Other 2015 Maine grant recipients mentioned in Harvard Pilgrim’s summary:

  • $40,000 — St. Mary’s Regional Medical Center (Lewiston/Auburn) and Cultivating Community, Good Food Bus Mobile Farmers’ Market.
  • $50,000 — Cultivating Community (Portland), expand CSA shares; cooking and nutrition classes.
  • $50,000 — Healthy Communities of the Capital Area (Southern Kennebec County), expand gleaning and food processing through Restorative Community Harvest Program.
  • $50,000 — Maine Farmland Trust (Biddeford, Portland, Saco, South Portland and Westbrook), SNAP incentives at farmers markets, CSA programs, food hubs and co-ops.
  • $50,000 — Wolfe’s Neck Farm Foundation (greater Bath and Brunswick), teen agriculture program; cooking and nutrition programming.

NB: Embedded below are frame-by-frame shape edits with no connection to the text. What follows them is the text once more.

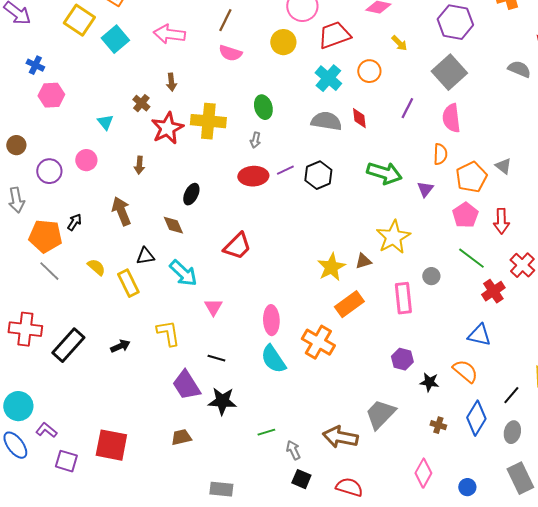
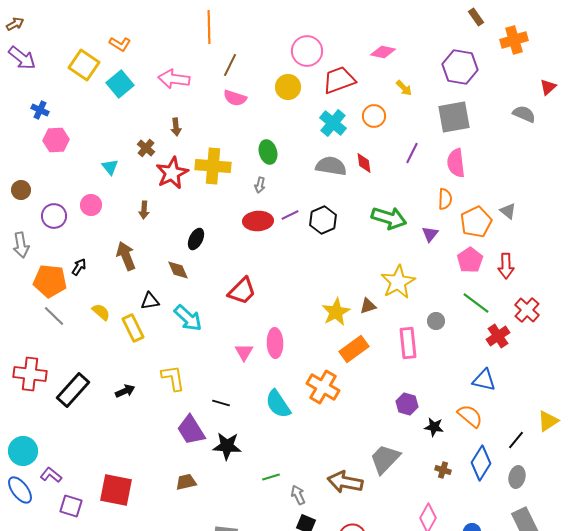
gray square: (449, 72) -> (454, 117), turned 32
pink triangle: (213, 307) -> (244, 352), moved
pink ellipse: (271, 320) -> (275, 343), moved

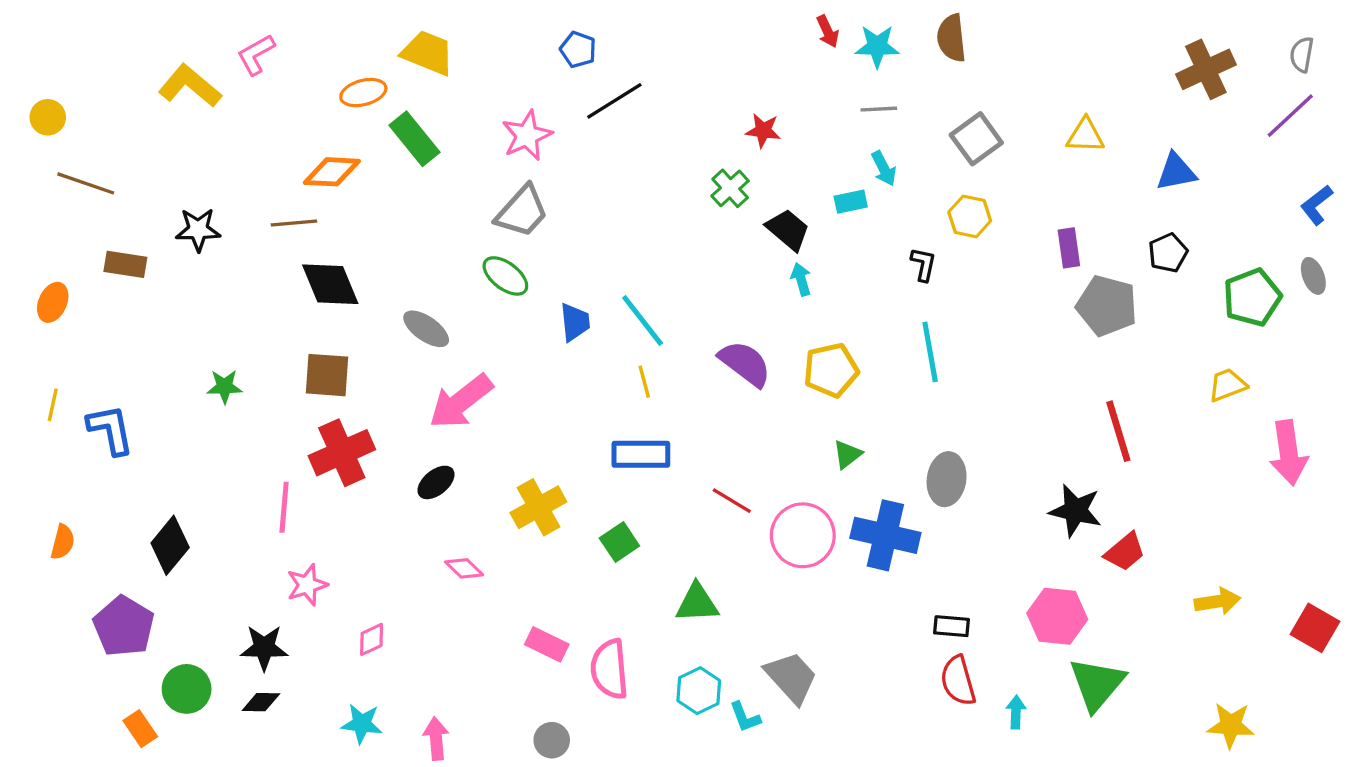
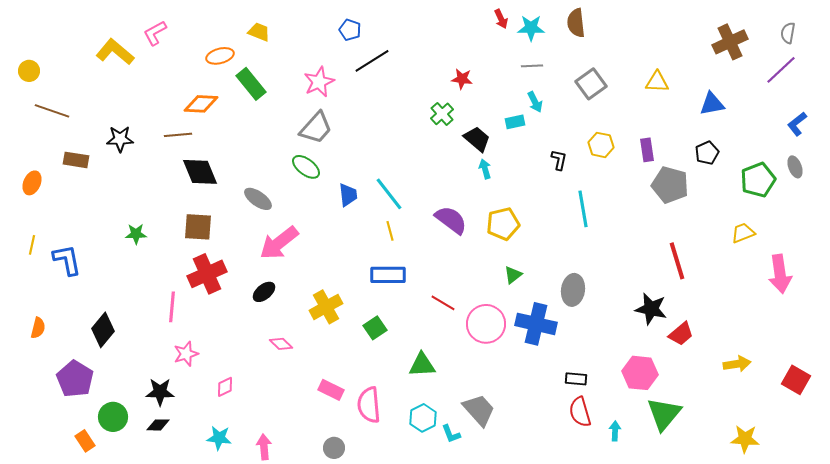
yellow trapezoid: (428, 53) -> (259, 32), size x0.7
yellow hexagon: (970, 216) -> (601, 145), moved
cyan line: (930, 352) -> (583, 209), moved

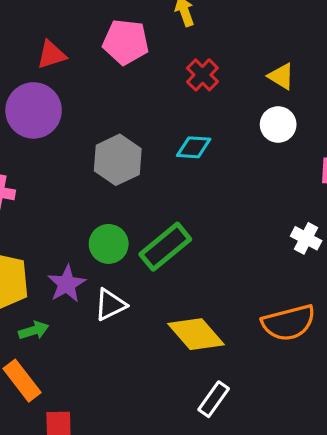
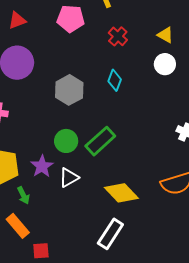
red triangle: (51, 55) -> (17, 20), moved
cyan diamond: (194, 147) -> (115, 80), turned -70
green arrow: (34, 330) -> (23, 195), turned 84
white rectangle: (214, 399) -> (110, 234), moved, size x1.4

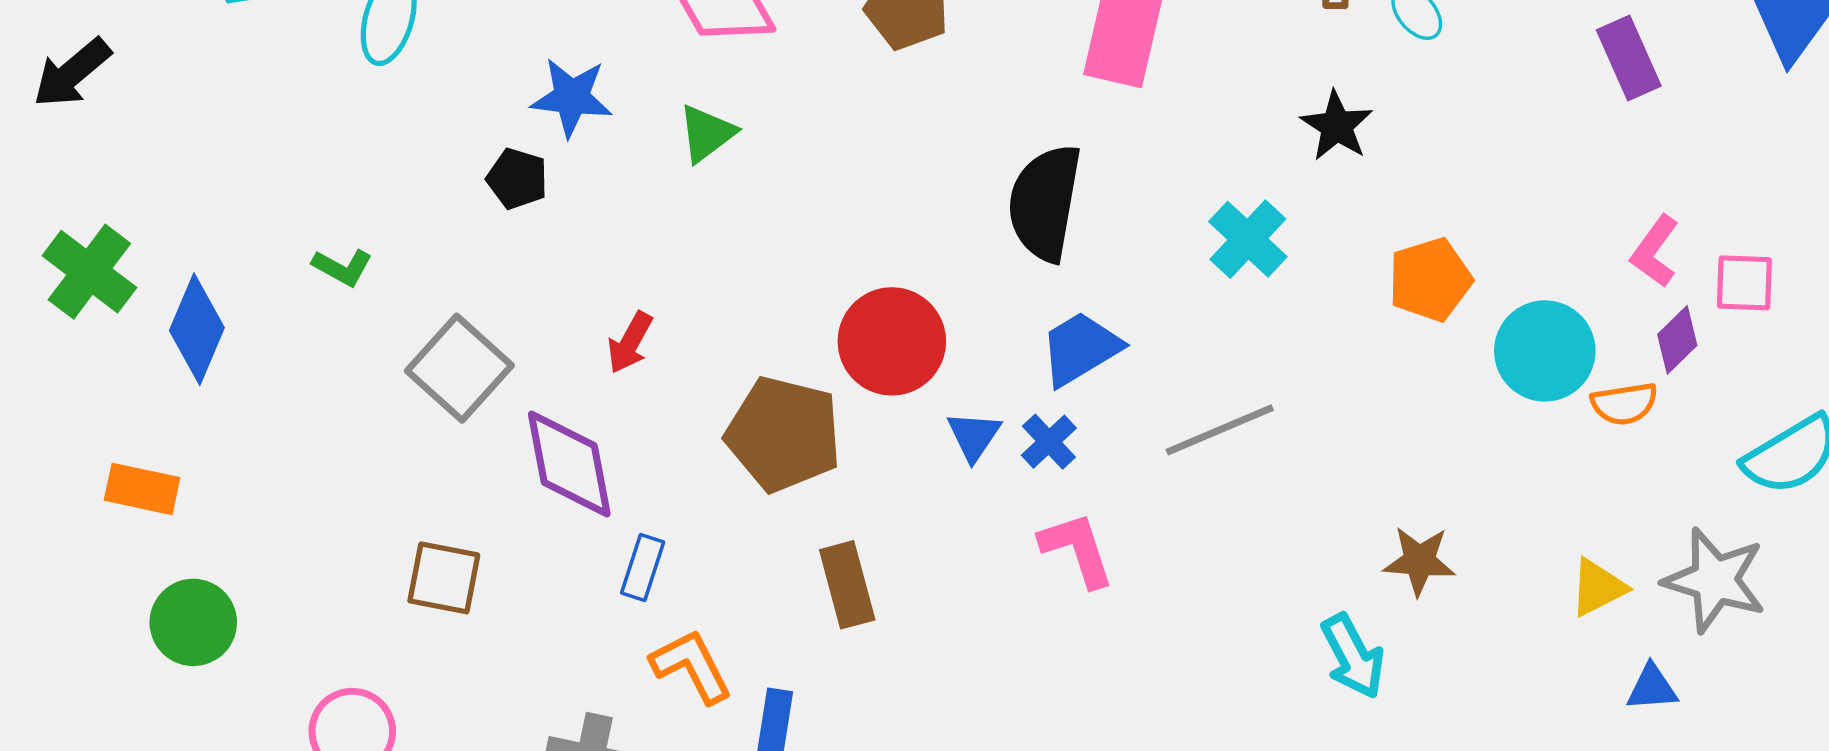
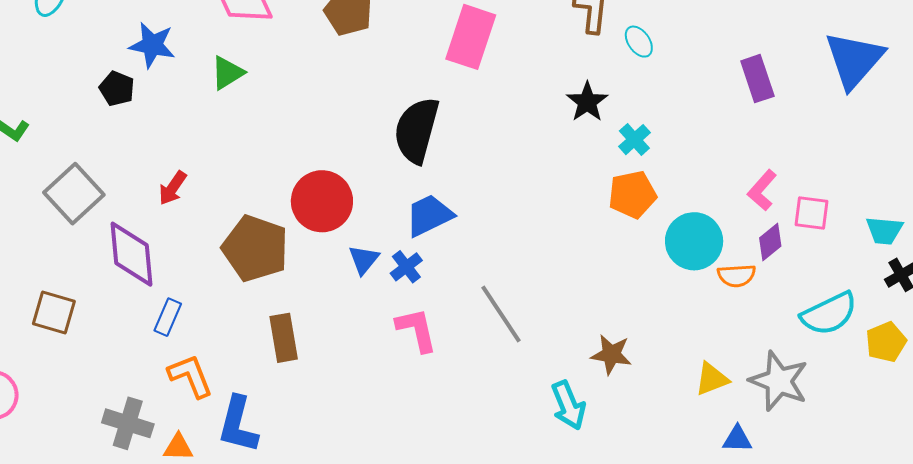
cyan cross: (1248, 239) -> (634, 140), moved, size x0.7
gray line: (1220, 430) -> (501, 314), moved, turned 74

  • $40,000 — Community garden grants (statewide), expansion of nine community gardens.
  • $2,500 — Camp Sunshine (Casco),  support for mission-driven needed resources.

In addition to the $1.5 million distributed in Healthy Food Fund grants, the foundation also awarded $616,000 to 700 organizations in 275 communities through Harvard Pilgrim’s Community Spirit 9/11 Mini-Grants program. This program allows each Harvard Pilgrim Health Care employee to annually award a $500 grant, completely funded by the foundation, to the charity of his or her choice. Since the inception of this employee-directed community grant program in 2002, the foundation has contributed more than $4.6 million to thousands of organizations in the region. Areas of support have included schools, food pantries, youth development organizations and fundraising events.